Take the records below and print them verbatim up to and including the line that carries "This screenshot has height=2255, width=768.".

──────── LISTED RECORDS ────────

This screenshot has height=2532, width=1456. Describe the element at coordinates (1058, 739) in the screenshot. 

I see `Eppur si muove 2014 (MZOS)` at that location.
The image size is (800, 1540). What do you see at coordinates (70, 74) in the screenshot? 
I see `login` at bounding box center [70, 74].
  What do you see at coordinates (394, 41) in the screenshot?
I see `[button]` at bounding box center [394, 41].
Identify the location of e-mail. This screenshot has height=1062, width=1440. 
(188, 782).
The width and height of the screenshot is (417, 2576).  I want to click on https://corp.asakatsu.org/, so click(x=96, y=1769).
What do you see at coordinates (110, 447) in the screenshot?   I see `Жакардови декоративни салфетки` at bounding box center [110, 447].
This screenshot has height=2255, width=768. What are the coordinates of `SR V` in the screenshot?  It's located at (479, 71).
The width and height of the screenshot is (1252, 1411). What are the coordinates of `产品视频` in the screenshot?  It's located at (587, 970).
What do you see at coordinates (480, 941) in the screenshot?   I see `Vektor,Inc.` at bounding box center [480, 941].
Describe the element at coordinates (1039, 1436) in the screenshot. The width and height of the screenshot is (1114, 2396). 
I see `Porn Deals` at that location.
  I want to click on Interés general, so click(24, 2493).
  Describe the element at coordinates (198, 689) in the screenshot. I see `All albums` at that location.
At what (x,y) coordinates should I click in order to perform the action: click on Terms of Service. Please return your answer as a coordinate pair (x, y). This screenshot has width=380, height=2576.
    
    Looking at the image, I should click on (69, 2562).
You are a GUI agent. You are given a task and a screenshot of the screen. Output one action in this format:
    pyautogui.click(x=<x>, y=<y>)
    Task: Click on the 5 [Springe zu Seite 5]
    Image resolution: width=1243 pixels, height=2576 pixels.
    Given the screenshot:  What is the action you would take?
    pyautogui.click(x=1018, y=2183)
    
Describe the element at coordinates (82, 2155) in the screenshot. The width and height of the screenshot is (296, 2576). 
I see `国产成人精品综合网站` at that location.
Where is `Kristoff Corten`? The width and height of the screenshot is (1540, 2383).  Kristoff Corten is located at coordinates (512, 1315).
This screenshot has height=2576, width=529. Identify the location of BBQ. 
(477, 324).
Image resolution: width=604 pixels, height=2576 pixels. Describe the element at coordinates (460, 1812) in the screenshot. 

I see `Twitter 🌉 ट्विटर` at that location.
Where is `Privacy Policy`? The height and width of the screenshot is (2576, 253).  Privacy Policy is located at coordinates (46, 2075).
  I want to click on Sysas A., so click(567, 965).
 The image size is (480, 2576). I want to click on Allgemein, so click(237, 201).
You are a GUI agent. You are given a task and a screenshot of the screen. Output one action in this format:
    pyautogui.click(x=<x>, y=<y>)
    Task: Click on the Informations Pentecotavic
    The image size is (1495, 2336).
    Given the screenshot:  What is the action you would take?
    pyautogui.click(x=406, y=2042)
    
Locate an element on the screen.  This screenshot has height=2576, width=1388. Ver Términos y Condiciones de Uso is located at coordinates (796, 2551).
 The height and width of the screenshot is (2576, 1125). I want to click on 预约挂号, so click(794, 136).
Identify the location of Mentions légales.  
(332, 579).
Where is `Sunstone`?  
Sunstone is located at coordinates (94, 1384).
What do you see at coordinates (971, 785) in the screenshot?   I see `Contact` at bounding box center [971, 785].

────────

- SOLUTION BELOW:
This screenshot has height=2532, width=1456. Describe the element at coordinates (1058, 739) in the screenshot. 

I see `Eppur si muove 2014 (MZOS)` at that location.
The image size is (800, 1540). What do you see at coordinates (70, 74) in the screenshot? 
I see `login` at bounding box center [70, 74].
  What do you see at coordinates (394, 41) in the screenshot?
I see `[button]` at bounding box center [394, 41].
Identify the location of e-mail. This screenshot has height=1062, width=1440. 
(188, 782).
The width and height of the screenshot is (417, 2576).  I want to click on https://corp.asakatsu.org/, so click(x=96, y=1769).
What do you see at coordinates (110, 447) in the screenshot?   I see `Жакардови декоративни салфетки` at bounding box center [110, 447].
This screenshot has height=2255, width=768. What are the coordinates of `SR V` in the screenshot?  It's located at (479, 71).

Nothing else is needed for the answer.